(REQUIRED WORK):
No pictures go into the copy. Write out exactly the lines below from the one containing "77 lei/buc." through the one containing "estudantes e Técnicos".

(DATA EXTRACT):

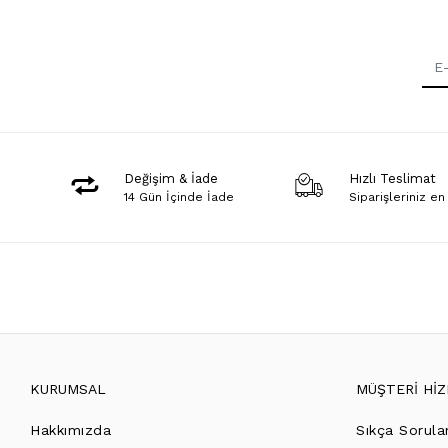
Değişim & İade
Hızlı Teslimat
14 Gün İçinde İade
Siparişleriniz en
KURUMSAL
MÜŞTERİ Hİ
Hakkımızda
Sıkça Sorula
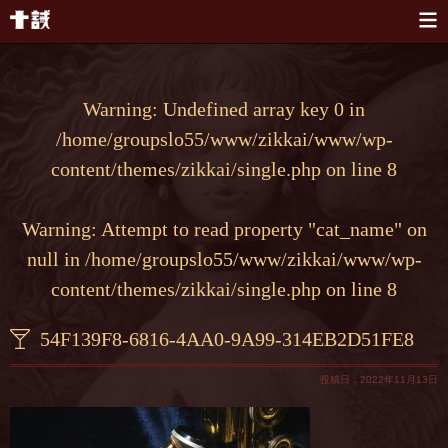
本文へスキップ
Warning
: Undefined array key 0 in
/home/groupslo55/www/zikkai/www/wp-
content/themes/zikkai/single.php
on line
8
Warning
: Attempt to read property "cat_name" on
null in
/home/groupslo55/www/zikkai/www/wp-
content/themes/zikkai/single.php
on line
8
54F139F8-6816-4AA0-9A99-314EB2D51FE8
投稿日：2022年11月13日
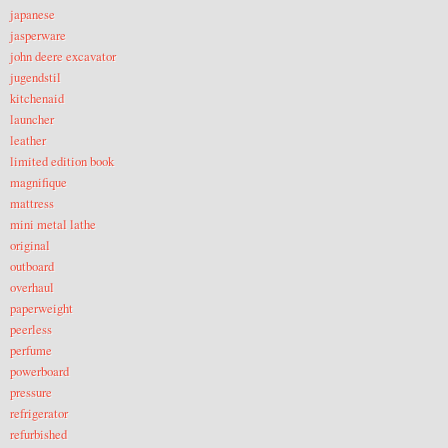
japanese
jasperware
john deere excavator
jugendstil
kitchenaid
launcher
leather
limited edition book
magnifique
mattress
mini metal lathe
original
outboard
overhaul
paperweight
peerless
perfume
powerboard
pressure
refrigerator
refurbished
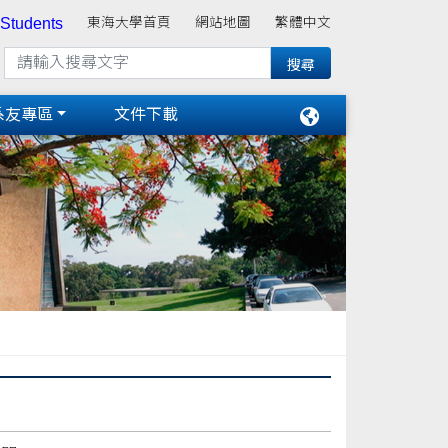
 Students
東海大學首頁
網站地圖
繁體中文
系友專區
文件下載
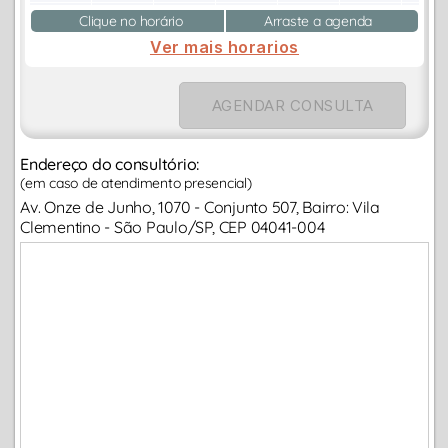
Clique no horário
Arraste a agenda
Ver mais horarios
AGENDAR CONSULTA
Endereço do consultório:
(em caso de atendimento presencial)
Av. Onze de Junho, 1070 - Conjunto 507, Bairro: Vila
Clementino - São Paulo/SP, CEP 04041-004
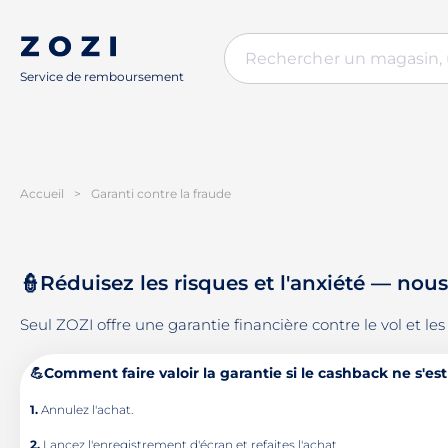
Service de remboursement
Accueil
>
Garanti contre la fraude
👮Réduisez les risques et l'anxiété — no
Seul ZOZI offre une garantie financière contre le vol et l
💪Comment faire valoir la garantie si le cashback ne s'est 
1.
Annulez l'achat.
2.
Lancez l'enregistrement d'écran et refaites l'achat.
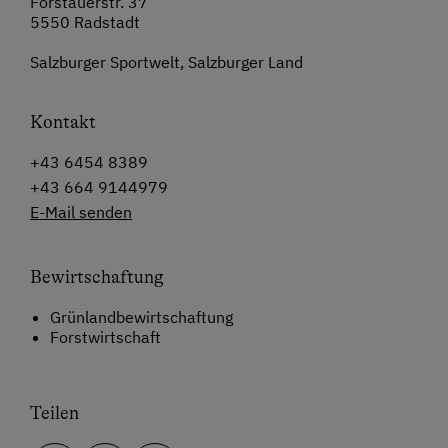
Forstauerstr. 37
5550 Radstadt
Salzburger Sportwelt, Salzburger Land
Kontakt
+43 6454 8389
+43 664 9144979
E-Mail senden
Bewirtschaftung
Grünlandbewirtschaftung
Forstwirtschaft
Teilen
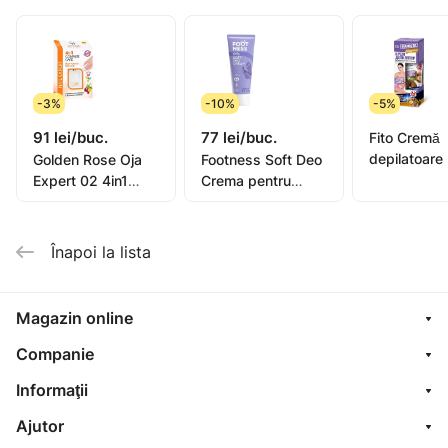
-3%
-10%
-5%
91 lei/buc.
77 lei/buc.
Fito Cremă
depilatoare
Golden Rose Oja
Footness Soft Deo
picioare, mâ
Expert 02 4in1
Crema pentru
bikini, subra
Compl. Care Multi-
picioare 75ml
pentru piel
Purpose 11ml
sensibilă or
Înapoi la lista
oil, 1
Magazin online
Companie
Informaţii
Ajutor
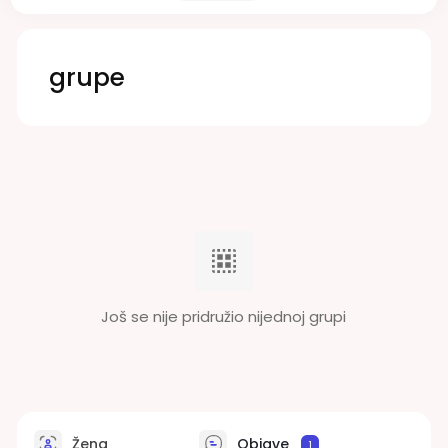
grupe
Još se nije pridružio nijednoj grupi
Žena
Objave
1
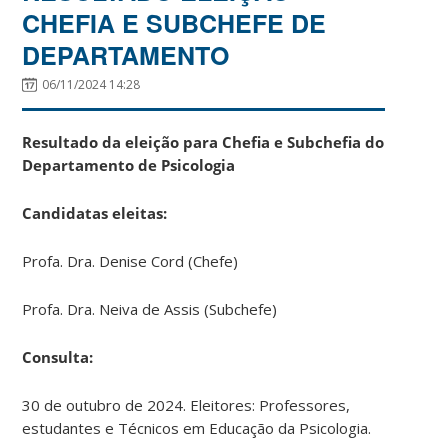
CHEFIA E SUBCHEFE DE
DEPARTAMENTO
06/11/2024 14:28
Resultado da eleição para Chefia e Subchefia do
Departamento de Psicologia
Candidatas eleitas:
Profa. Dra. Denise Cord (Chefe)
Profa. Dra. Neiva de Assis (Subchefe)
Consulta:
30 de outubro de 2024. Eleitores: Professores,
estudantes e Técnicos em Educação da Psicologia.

* * *

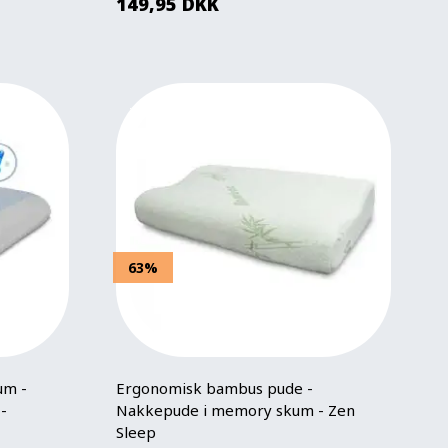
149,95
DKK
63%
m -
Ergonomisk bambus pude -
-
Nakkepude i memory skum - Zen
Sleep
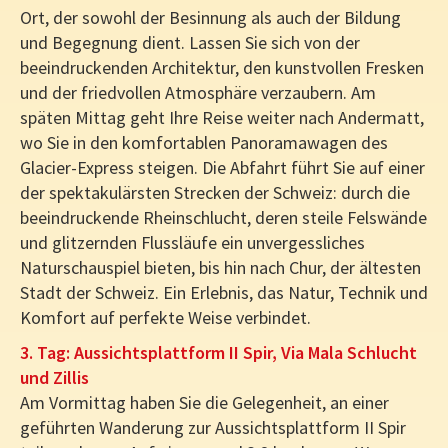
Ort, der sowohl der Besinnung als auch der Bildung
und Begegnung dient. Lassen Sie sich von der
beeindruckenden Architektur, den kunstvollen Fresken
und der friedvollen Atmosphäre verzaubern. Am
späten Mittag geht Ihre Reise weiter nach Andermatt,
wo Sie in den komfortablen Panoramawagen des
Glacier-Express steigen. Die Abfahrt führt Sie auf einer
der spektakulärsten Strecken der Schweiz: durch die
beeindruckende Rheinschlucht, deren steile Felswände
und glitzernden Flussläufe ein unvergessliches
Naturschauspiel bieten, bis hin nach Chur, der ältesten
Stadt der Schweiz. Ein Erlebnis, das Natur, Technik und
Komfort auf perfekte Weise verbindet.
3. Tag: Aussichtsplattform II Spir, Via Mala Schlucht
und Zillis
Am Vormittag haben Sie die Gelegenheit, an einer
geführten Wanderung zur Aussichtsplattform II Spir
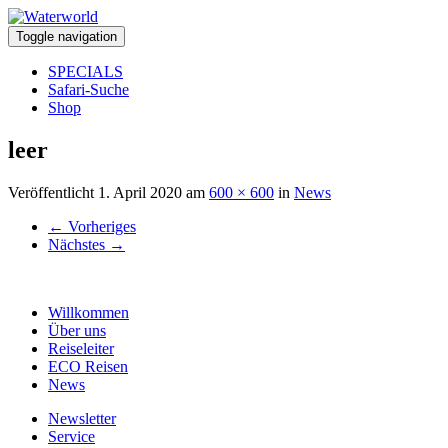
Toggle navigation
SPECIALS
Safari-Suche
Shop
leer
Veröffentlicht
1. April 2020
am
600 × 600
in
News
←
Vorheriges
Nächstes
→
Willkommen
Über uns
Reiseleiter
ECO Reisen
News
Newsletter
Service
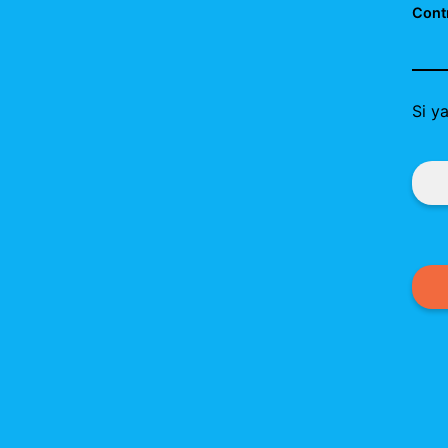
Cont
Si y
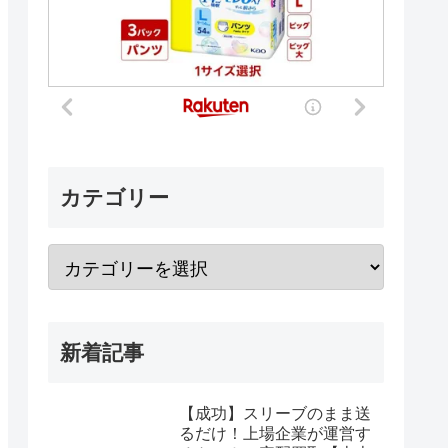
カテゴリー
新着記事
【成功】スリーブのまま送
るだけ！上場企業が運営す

(REPLY TO THE EXERCISE):
77 lei/buc.
Fito Cremă
depilatoare
Golden Rose Oja
Footness Soft Deo
picioare, mâ
Expert 02 4in1
Crema pentru
bikini, subra
Compl. Care Multi-
picioare 75ml
pentru piel
Purpose 11ml
sensibilă or
Înapoi la lista
oil, 1
Magazin online
Companie
Informaţii
Ajutor
grupe
Još se nije pridružio nijednoj grupi
Žena
Objave
1
CHEFIA E SUBCHEFE DE
DEPARTAMENTO
06/11/2024 14:28
Resultado da eleição para Chefia e Subchefia do
Departamento de Psicologia
Candidatas eleitas:
Profa. Dra. Denise Cord (Chefe)
Profa. Dra. Neiva de Assis (Subchefe)
Consulta:
30 de outubro de 2024. Eleitores: Professores,
estudantes e Técnicos em Educação da Psicologia.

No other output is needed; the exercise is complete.